» **Exercise**:
Look through the material below for "Tree". Copy every line that contains it.

» **Input**:
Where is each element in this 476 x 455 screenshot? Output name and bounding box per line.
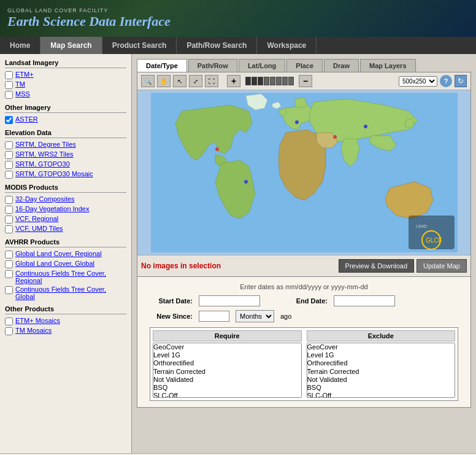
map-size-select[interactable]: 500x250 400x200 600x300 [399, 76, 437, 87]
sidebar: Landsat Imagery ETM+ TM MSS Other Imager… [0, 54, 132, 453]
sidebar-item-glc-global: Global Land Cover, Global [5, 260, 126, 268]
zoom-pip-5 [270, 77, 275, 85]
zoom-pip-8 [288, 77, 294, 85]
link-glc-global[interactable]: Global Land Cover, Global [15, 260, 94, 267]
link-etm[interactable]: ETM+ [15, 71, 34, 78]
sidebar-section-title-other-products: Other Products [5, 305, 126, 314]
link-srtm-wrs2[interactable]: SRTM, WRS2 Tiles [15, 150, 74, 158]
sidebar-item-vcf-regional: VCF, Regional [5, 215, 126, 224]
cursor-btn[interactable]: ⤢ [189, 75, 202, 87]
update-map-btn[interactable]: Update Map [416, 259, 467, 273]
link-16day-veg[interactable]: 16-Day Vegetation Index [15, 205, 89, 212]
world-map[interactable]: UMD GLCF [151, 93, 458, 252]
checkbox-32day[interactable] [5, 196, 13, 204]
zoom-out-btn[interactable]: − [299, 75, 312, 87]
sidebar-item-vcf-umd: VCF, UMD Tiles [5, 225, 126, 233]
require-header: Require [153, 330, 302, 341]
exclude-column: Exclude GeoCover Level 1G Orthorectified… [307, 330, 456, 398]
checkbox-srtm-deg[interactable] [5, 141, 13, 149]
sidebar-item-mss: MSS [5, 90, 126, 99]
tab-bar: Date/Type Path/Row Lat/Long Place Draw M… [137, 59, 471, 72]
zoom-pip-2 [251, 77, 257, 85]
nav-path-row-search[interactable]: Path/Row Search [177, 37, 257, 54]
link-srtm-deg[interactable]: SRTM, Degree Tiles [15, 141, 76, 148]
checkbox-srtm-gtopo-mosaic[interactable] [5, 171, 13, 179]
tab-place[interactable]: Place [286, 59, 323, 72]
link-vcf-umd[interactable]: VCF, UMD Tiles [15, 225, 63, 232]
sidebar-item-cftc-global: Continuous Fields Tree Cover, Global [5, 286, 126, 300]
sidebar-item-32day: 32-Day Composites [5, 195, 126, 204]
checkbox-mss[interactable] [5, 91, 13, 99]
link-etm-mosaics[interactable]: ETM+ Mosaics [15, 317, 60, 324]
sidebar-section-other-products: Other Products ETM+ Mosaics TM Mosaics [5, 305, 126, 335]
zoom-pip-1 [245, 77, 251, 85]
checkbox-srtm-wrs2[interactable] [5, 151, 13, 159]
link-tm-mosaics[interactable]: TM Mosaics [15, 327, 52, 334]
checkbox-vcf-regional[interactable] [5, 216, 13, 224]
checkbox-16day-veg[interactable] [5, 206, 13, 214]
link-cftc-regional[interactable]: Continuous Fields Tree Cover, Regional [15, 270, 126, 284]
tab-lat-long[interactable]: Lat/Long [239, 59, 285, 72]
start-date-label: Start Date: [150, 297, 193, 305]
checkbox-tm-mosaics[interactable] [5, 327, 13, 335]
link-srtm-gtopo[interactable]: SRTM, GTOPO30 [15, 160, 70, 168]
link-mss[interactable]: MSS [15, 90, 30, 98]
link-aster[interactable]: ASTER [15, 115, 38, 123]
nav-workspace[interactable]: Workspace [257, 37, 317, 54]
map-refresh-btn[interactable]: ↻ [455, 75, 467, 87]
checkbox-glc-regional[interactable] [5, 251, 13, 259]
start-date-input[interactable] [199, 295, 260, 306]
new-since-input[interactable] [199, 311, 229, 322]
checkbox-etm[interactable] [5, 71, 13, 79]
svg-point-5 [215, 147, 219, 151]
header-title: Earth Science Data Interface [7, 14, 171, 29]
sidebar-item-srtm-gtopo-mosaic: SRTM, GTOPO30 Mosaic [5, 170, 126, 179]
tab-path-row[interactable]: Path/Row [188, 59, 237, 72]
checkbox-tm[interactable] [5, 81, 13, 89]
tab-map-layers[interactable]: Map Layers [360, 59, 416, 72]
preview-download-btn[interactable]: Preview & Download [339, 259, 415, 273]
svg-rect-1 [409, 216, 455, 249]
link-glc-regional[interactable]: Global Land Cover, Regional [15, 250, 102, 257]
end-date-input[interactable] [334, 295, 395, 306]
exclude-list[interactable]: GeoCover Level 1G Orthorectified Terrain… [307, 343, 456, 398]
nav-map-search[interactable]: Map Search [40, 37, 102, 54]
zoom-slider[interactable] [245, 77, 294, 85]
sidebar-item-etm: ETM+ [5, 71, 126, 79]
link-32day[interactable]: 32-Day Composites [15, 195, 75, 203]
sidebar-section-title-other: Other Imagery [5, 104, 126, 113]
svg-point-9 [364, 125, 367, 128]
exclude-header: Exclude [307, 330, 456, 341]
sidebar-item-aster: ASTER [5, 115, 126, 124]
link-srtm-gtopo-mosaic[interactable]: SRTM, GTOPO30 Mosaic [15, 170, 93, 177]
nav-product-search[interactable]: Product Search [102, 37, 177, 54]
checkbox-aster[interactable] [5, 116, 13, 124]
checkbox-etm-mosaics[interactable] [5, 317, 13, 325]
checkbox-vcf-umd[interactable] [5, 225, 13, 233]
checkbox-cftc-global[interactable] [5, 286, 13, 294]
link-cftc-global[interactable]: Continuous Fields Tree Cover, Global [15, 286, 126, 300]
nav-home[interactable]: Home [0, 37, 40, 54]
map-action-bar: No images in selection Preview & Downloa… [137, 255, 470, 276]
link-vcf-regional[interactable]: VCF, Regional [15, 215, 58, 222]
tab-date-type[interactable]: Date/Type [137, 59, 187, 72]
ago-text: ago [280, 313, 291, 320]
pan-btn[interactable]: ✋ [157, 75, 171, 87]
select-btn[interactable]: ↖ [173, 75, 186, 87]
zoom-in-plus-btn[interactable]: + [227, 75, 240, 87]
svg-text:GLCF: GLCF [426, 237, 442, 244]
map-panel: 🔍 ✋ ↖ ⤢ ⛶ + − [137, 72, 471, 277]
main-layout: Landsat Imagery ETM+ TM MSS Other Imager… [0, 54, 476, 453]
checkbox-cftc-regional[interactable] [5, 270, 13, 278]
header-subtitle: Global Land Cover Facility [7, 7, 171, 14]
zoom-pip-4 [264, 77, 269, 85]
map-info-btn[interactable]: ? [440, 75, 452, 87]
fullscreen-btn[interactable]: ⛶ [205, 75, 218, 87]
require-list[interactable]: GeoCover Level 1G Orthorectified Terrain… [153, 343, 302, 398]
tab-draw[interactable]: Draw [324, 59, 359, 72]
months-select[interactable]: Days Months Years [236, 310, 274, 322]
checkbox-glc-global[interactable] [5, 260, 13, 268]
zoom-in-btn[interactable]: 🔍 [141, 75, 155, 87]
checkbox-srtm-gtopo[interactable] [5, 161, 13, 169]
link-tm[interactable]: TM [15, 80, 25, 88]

» **Response to this task**:
sidebar-item-cftc-global: Continuous Fields Tree Cover, Global [5, 286, 126, 300]
link-cftc-regional[interactable]: Continuous Fields Tree Cover, Regional [15, 270, 126, 284]
link-cftc-global[interactable]: Continuous Fields Tree Cover, Global [15, 286, 126, 300]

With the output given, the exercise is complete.